The guest list also included TV and movie stars such as Adam West and Burt Ward (the original Batman and Robin), who arrived in spectacular fashion in the original Bat-Copter, and American Graffiti actors Candy Clark and Cindy Williams, who also had a leading role in the classic TV series Laverne and Shirley.
In 2010, Plunkett had a façade of Mel’s Diner, a central feature of American Graffiti, built as a backdrop for a reunion of the movie cast. Five actors attended, including Clark, Williams, Paul Le Mat, Bo Hopkins and Lynne Marie Stewart. As part of the festivities, Plunkett had a huge inflatable screen erected to create a drive-in theatre and showed the movie classic.
A similar cast reunion was a big draw for the 2015 cruise-in, bringing together several of the stars of the classic TV series, The Dukes of Hazzard. On hand to meet and sign autographs for show-goers were John Schneider (Bo), Tom Wopat (Luke), Rick Hurst (Cletus) and Sonny Shroyer (Enos.) Tom Sarmento, the lead mechanic and builder of the show’s iconic orange Dodge Chargers, shared fascinating “inside” stories about the cars that seemed to spend as much time flying through the air as they did stirring up dust on the ground. The Dukes group had such a great time at the Fleetwood show, they returned in 2017 – and brought along Catherine Bach, who had played the role of Daisy Duke in the series.
TV car show host Barry Meguiar attended in 2009 and featured the event in one of his Car Crazy segments, then returned in 2017 as the show’s grand marshal. Other TV car show hosts followed, including Dennis Gage of My Classic Car in 2015, and Courtney Hansen of PowerNation and Overhaulin’ (2014-15).
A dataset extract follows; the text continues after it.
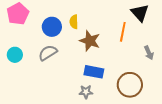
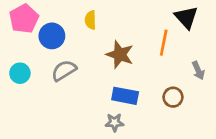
yellow semicircle: (74, 22) -> (90, 20), moved
blue circle: (52, 27) -> (52, 36), moved
brown circle: (130, 85) -> (173, 97), moved, size x0.6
The event’s attractions weren’t limited to the ground – for several years, flyovers and aerobatic displays by vintage aircraft thrilled the crowds below. A contingent of Amphicars showed up one year and started splashing about in a pond on the estate. They became an ongoing attraction that continued through this year as show-goers were invited to climb aboard these unique vehicles and go for a spin on the water. It was a huge hit for young and old alike. There were also several visits by the square-dancing Team Farmall tractors, which entertained visitors with their performances in a horse corral.
“There is nothing in North America that comes close to this,” Plunkett says of his Fleetwood Country Cruize-in. Unfortunately, the curtain has dropped on the event for the last time, but there will be lasting memories for the tens of thousands of folks who were able to enjoy it over its 17-year run.
Many of the cars on display this year had a simple sign attached to the windshield: Thank you Steve. Those three words say it all.